Remember: the crypto market is highly volatile. This move is nothing new and won’t be the last. When buying crypto, you’re also buying volatility. Always know what you own, why you own it, and how much you own relative to your overall portfolio.
4. Oil, Gold, Copper… And Global Troubles?
Oil: If oil can’t hold the $60–$62 range, the next move could be down to $56.00. At that level, many oil stocks could face significant pressure. Below $60.00, cash flow issues become a real risk. Once again: quality over quantity.
Gold: Still looks interesting. On the chart, an ascending triangle is forming on the daily. Below $3,300–$3,250 could mean pain, while a break above $3,450–$3,480 could lead to a big move.
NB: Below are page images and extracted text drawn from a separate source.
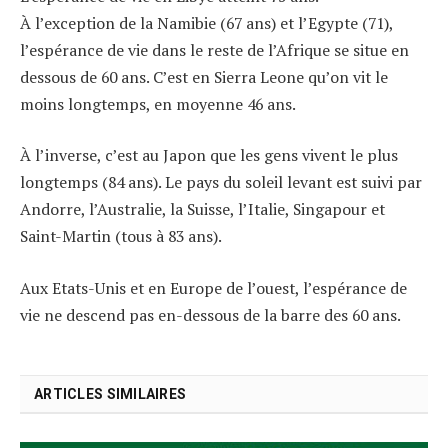
À l’exception de la Namibie (67 ans) et l’Egypte (71),
l’espérance de vie dans le reste de l’Afrique se situe en
dessous de 60 ans. C’est en Sierra Leone qu’on vit le
moins longtemps, en moyenne 46 ans.
À l’inverse, c’est au Japon que les gens vivent le plus
longtemps (84 ans). Le pays du soleil levant est suivi par
Andorre, l’Australie, la Suisse, l’Italie, Singapour et
Saint-Martin (tous à 83 ans).
Aux Etats-Unis et en Europe de l’ouest, l’espérance de
vie ne descend pas en-dessous de la barre des 60 ans.
ARTICLES SIMILAIRES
Copper: Charts look severely broken. Notably, the oil-to-copper ratio keeps trending lower. This could be hinting at a global economic slowdown—or it might just be a misleading metric.
5. Going Nuclear, Air Canada, War & The U.S. Dollar
Morgan Stanley published a report titled “Nuclear Power’s Renaissance.” It’s worth reading if you’re interested in nuclear energy trends. While there’s certainly a sales pitch in it, the report explains the situation clearly. As noise grows around nuclear, expect some low-quality or misleading information to surface as well.
Air Canada Strike: The strike continues despite a back-to-work order. Air Canada has suspended its third-quarter and full-year profit guidance. This is not surprising given the situation.
Geopolitics: Ukrainian President Zelensky is meeting with Trump today, following Trump’s meeting with Putin in Alaska. Could this signal progress toward ending the war?
U.S. Dollar Index: Currently flat, but worth watching closely.